Educação: da quantidade à qualidade
No Brasil, apenas 10% da população concluíram o ensino superior; 23% o médio, e 36% não terminaram o fundamental
17/01/2011
Frei Betto
A presidente Dilma promete priorizar a educação. No Brasil, apenas 10% da população concluíram o ensino superior; 23% o médio, e 36% não terminaram o fundamental. O ministro Fernando Haddad se compromete a adotar tempo integral no ensino médio, combinando atividades curriculares com aprendizado profissionalizante.
São promessas às quais se soma a de aplicar 7% do PIB na educação (hoje, apenas 5,2%, cerca de R$ 70 bilhões).
O governo Lula avançou muito na área: criou 14 novas universidades públicas e mais de 130 expansões universitárias; a Universidade Aberta do Brasil (ensino à distância), cuja qualidade é discutível; construiu mais de 100 campi universitários pelo interior do país; criou e/ou ampliou Escolas Técnicas e Institutos Federais e, através do PROUNI, possibilitou a mais de 700 mil jovens o acesso ao ensino superior.
Outro avanço é a universalização do ensino fundamental, no qual se encontram matriculados 98% dos brasileiros de 7 a 14 anos. Porém, quantidade não significa qualidade. Ainda há muito a fazer. Estão fora da escola 15% dos jovens entre 15 e 17 anos. Ao desinteresse, principal motivo, alinham-se a premência de trabalhar e a dificuldade de acesso à escola.
Tomara que a proposta de tempo integral do ministro Haddad se torne realidade. Nos países desenvolvidos os alunos permanecem na escola, em média, 8h por dia. No Brasil, 4h30. Pesquisas indicam que, em casa, passam o mesmo tempo diante da TV e/ou do computador. Nada contra, exceto o risco de obesidade precoce. Mas como seria bom se TV emitisse mais cultura e menos entretenimento e se na internet fossem acessados conteúdos mais educativos!

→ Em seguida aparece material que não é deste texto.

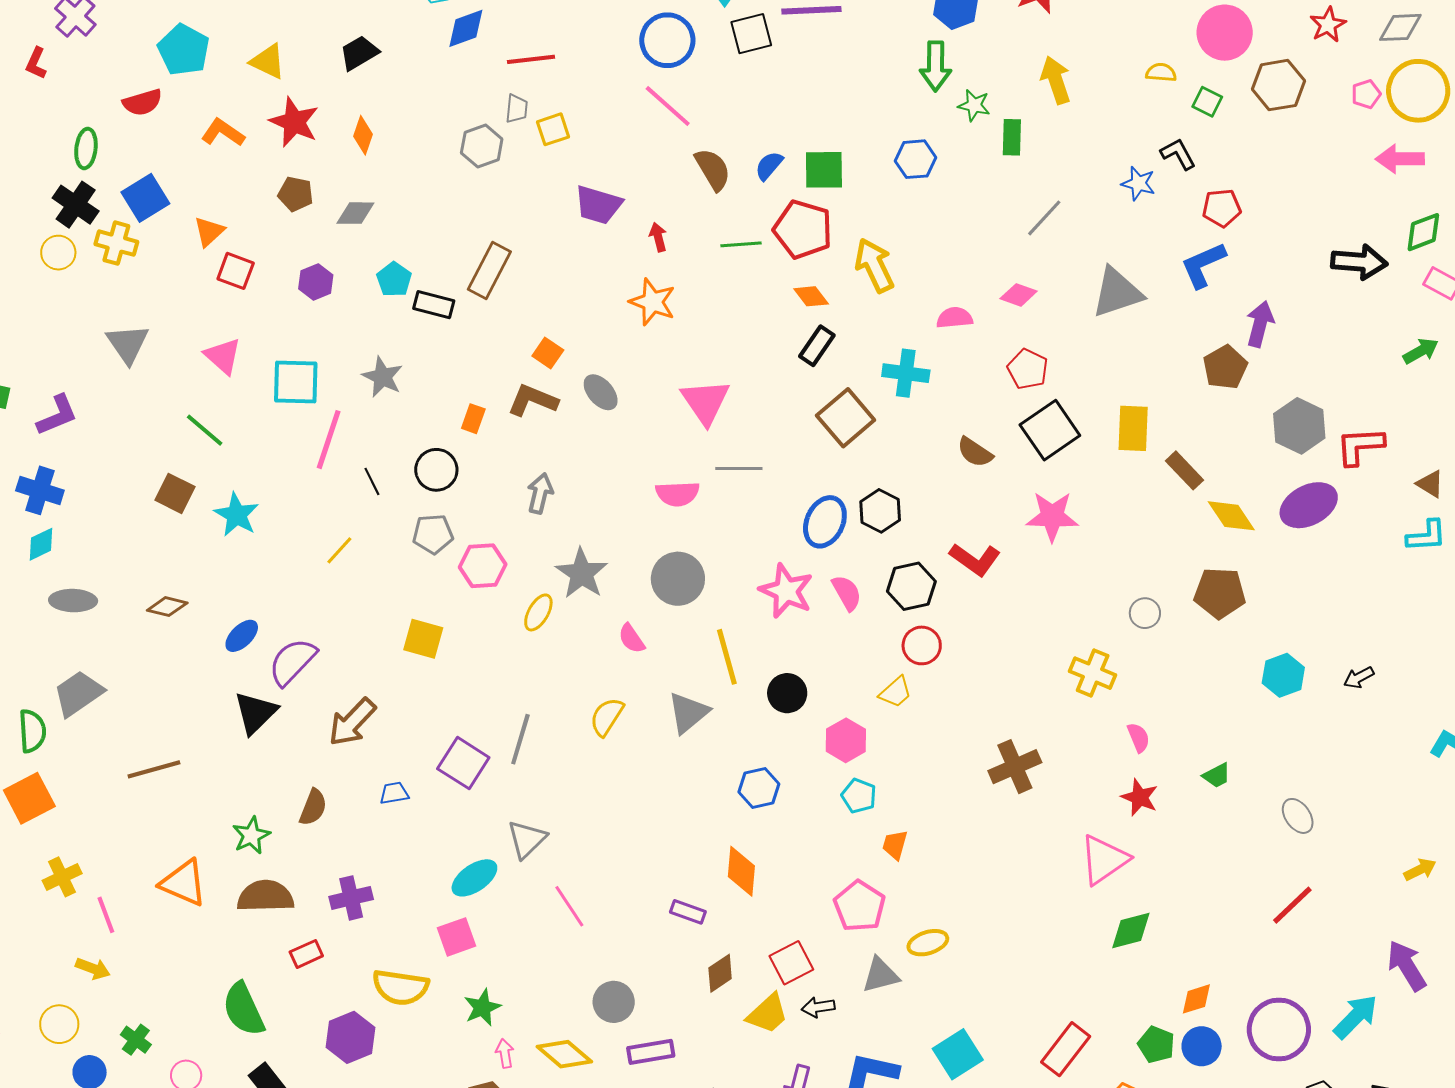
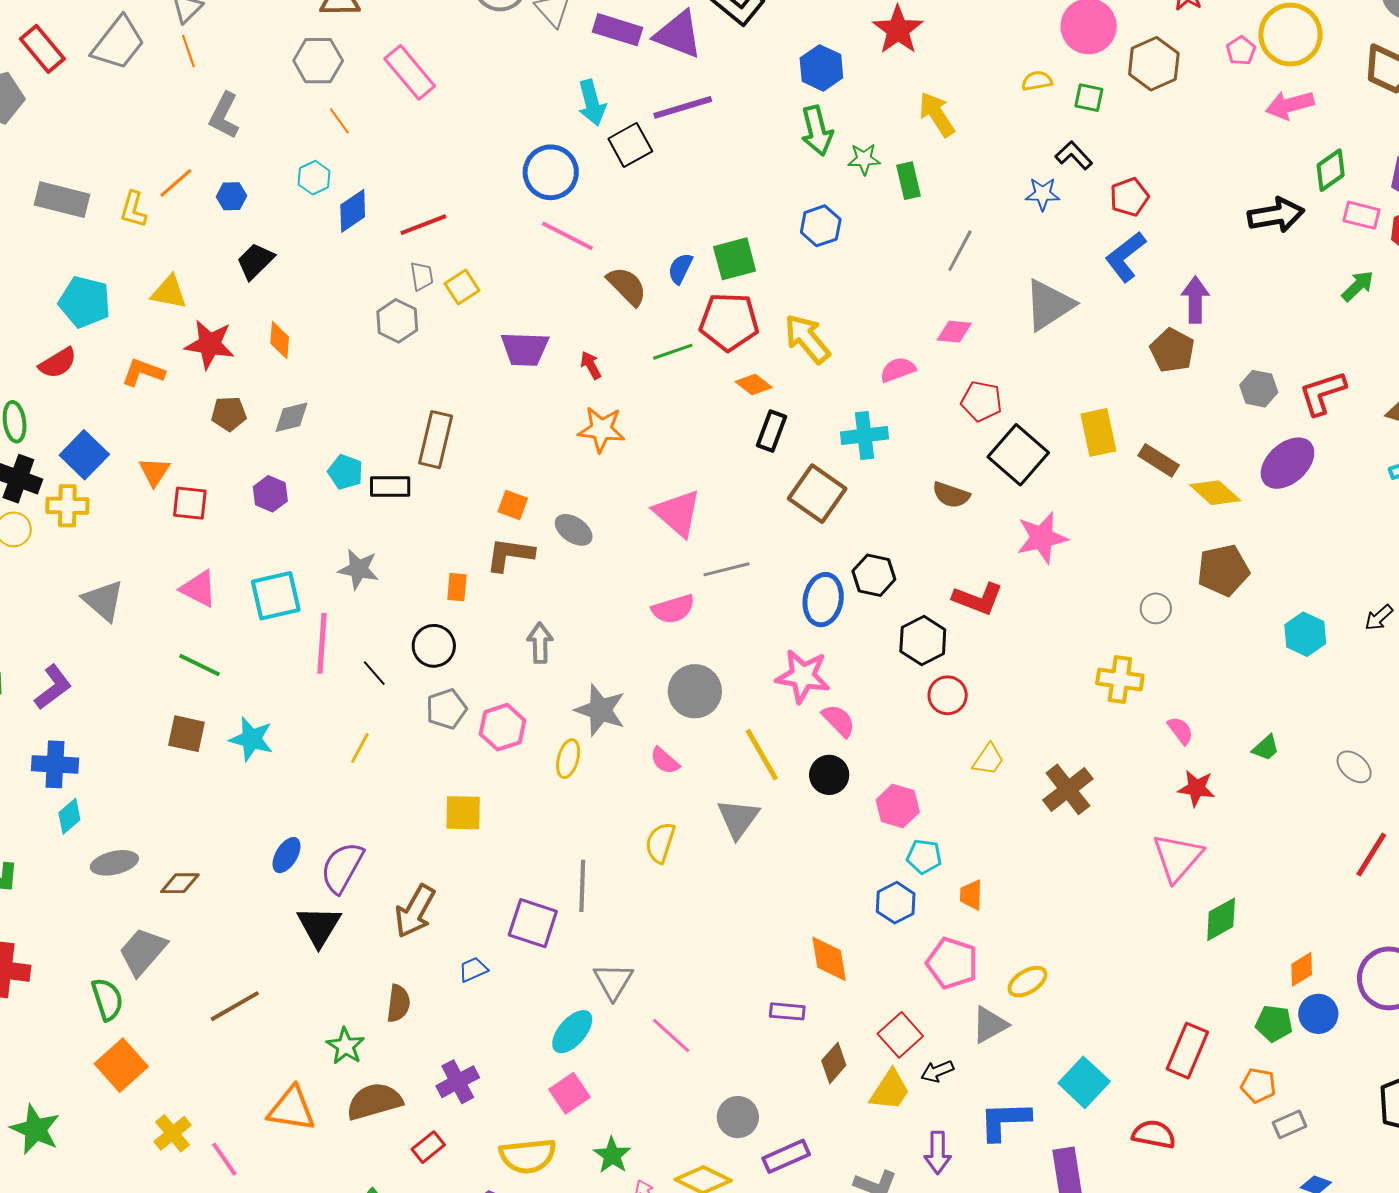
gray hexagon: (1299, 426) -> (1259, 389), size x0.7
pink semicircle: (847, 593) -> (839, 721), moved
brown diamond: (167, 607) -> (180, 883), moved
yellow trapezoid: (896, 692) -> (988, 759), moved
blue hexagon: (759, 788) -> (896, 903), moved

Os estudantes brasileiros leem 7,2 livros por ano, dos quais 5,5 são didáticos ou indicados pela escola. Apenas 1,7 livro por escolha própria. E 46% dos estudantes não frequentam bibliotecas.
No Pisa 2009 (Programa Internacional de Avaliação de Alunos), aplicado em 65 países, o Brasil ficou em 53º lugar. Na escala de 1 a 800 pontos, nosso país alcançou 401. No quesito leitura, 49% de nossos alunos mereceram nível 1 (1 equivale a conhecimento rudimentar e 6 ao mais complexo). Nível 1 também para 69% de nossos alunos em matemática e para 54% em ciências.
O Pisa é aplicado em alunos(as) de 15 anos. Nas provas de matemática e leitura, apenas 20 alunos (0,1%), dos 20 mil testados, alcançaram o nível 6 em leitura e matemática. Em ciências, nenhum. No conjunto, é em matemática que nossos alunos estão mais atrasados: 386 pontos (o máximo são 800). O MEC apostava atingirem 395. Na leitura, nossos alunos fizeram 412 pontos, e em ciências, 405.
Estamos tão atrasados que o Plano Nacional de Educação prevê o Brasil alcançar, no Pisa, 477 pontos em 2021. Em 2009, a Lituânia alcançou 479; a Itália, 486; os EUA, 496; a Polônia, 501; o Japão 529; e a China, campeã, 577.
Nos países mais desenvolvidos, 50% do tempo de instrução obrigatório aos alunos de 9 a 11 anos e 40% do tempo para os alunos de 12 a 14 anos é ocupado com ciências, matemática, literatura e redação. E, no ensino fundamental, não se admitem mais de 20 alunos por classe.
Onde está o nosso tendão de Aquiles? Na falta de investimentos – em qualificação de professores, plano de carreira, equipamentos nas escolas (informática, laboratório, biblioteca, infra desportiva etc).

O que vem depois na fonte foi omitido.